An ambulance would be a budget-buster for the school, because one “easily could cost $200,000 new,” said Dean, associate dean for Western’s Health and Public Safety programs.
The used one, which Tri-State operations director Kent Stein said has logged about 237,000 miles, “is perfect training for it to continue to serve and teach others,” Dean said.
Enrollment in the programs includes 22 students in the paramedic track, 50 in EMT training and another 40 learning the ropes of first responders, Dean said.

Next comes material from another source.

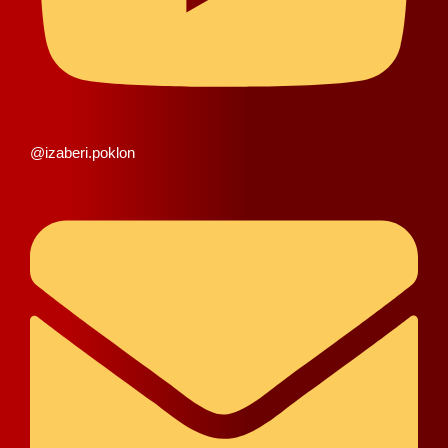
@izaberi.poklon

Students come from throughout the 11 counties Western Technical serves, and chances are that grads will either work with one of the five paramedic services in the area of become volunteers at local fire departments, he said.
The ambulance is relatively stripped down inside so that Western can outfit it with the radio and other equipment that meshes with the curriculum, Stein said.
“The only thing that’s coming with this ambulance is a power cot — it’s a cot where you can press a button and it will go up and down,” he said. “That’s what Tri-State uses, so hopefully, that will train students up to a modern standard of what cots are in use now.”
Despite the high mileage, it’s eminently roadworthy, Stein said, adding, “Our fleet department is a department of one, but he is very talented and very competent, and he keeps all of our 22 ambulances running.”
Tri-State uses a hybrid model to deploy vehicles, with some ambulances staying at stations while others are staged in parking lots or on the road to ensure quick response times, he said.
“We redistribute our ambulances based on how many are available, so we can get to emergencies as quickly as possible,” Stein said.
Advance EMT students Andy Rinehart and Nathan Allen, both of whom work for Tri-State and are in an intensive grant/study program that Gundersen and the state sponsor and covers their education costs, said the ambulance is a boon for all levels of the Health and Public Safety programs.
The 32-year-old Rinehart, of Richland Center, Wis., began his emergency health care career track as a volunteer upon graduation from high school.
“It was never the same,” said Rinehart, who also joined the Army, in which he was a medic and served two deployments to Iraq.
After his discharge, he took a different job until, he said, “I saw (an ambulance) going down the interstate, and I thought, ‘I miss that.’ ”
He began basic EMT coursework, he said, adding, “I’m not terribly fond of factory work.”
Holding down a full-time job in La Crosse while working as an EMT in Richland Center can be a daunting task, but having a supportive family helps, said Rinehart, who has two children — 3-year-old Jacob and 4-month-old Lucas — with his longtime girlfriend, Brooke.
“Jacob loves ambulances” and has all sorts of vehicles for toys, he said.
The 29-year-old Allen, who works for Gundersen Tri-State Regional Ambulance and is stationed in Prairie du Chien, echoed Rinehart’s observation about the time and stress of working and going to school at the same time.
“It’s a full-intensity program, and you’re gone mind-blowing hours,” Allen said.
But both said Gundersen and Western take the time constraints into account and are flexible about accommodating schedules.
Allen, who worked in transportation while stationed at Camp Douglas, Wis., as a full-time National Guardsman, was attracted to the EMT field after watching his older brother in the job.
Allen and his wife, Chasity, have three children — Lydia, 11; Londyn, 5, and Lennyx, 2. Lydia was born while Allen was deployed to Afghanistan, so the couple chose Faith as her middle name, based on the faith that he would make it home unscathed.
Both underscored the value they find in a field in which everyone supports each other, with the common bond of service.
Rinehart said his most troubling ambulance run was a double traffic fatality, which he said “is not something you forget.”
“But if you ever need help, we support each other,” he said.
“Industry-wide, you have nongeographic support,” Allen said. “If we were in London (and met EMTs), they would understand us and we would understand them.”